Durée rationnelle contre dureté du lobbyisme
Sur ces bases, le chercheur Rufus Pollock a mis au point des équations complexes (.pdf) pour calculer la durée optimale de protection des œuvres, là où les courbes du bien-être de la société et du bien-être des artistes se croisent en leur plus haut point. Après avoir posé les bases théoriques de son calcul, cet étudiant de Cambridge a pris en compte les données chiffrées à sa disposition pour calculer que la durée optimale de protection serait autour de 14 années après la création de l’œuvre. Soit deux fois moins que la durée maximum fixée en 1710 par le Statute of Anne. Pour comparaison, on considère qu’une œuvre est aujourd’hui protégée entre 70 et 120 ans après sa création, en fonction de l’âge de son auteur.
Le fait que la durée optimale calculée soit inférieure à celle prévue dans la première loi sur le droit d’auteur n’est pas tout à fait un hasard. Dans son mémoire, Pollock explique que la durée de protection doit baisser à mesure que le stock d’œuvres disponibles augmente. En 1710, il fallait construire une base culturelle à diffuser à travers l’Angleterre. En 2010, la société dispose déjà de millions d’œuvres créées de longue date, fixées et distribuées maintenant numériquement. Il faut moins de nouvelles œuvres pour assurer le même bien être social, explique en substance le chercheur. De plus, les nouvelles technologies baissent considérablement les coûts de production et de diffusion des œuvres, et donc le seuil de rentabilité.
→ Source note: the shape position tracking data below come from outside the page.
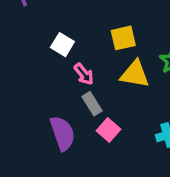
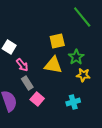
yellow square: (123, 38) -> (57, 41), moved

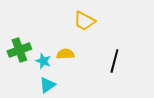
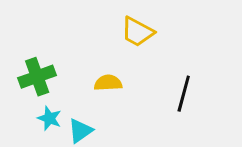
cyan star: (43, 61) -> (49, 118), moved

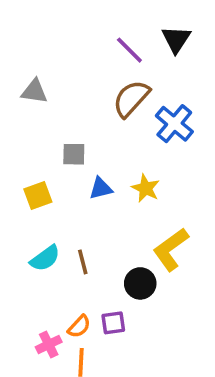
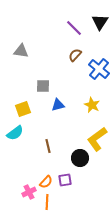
brown semicircle: (131, 99) -> (75, 55), size x0.6
yellow star: (146, 188) -> (92, 105), moved
cyan semicircle: (45, 258) -> (15, 133), moved

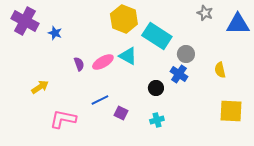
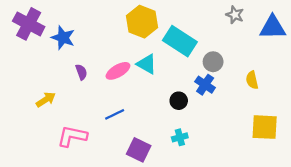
blue star: (55, 33) -> (63, 38), size x1.5
purple semicircle: (79, 64) -> (81, 72), moved
purple square: (121, 113) -> (139, 150), moved, size x1.5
Pollock encourage donc les législateurs à ne pas étendre la durée de protection des droits et même à commencer à les réduire progressivement pour les nouvelles œuvres. Encore faut-il qu’il puisse être entendu. Comme le note lui-même le britannique, « le niveau de protection n’est en général pas déterminé par un législateur bienveillant et rationnel, mais plutôt par le lobbying« . Il se trouve de fait beaucoup moins de lobbyistes à demander un abaissement de la durée de protection que de lobbyistes intéressés par une durée de protection toujours plus forte : maisons de disques, studios de cinéma, presse écrite, éditeurs de livres, éditeurs de logiciels, créateurs de bases de données, dessinateurs, chorégraphes, compositeurs, architectes, etc., etc.
Cette divergence entre l’intérêt général rationnel et l’intérêt particulier protégé par les lobbys n’est cependant pas une exclusivité du droit d’auteur. Les associations de protection de l’environnement en savent quelque chose. Elles, en revanche, ont commencé depuis longtemps à s’organiser pour résister.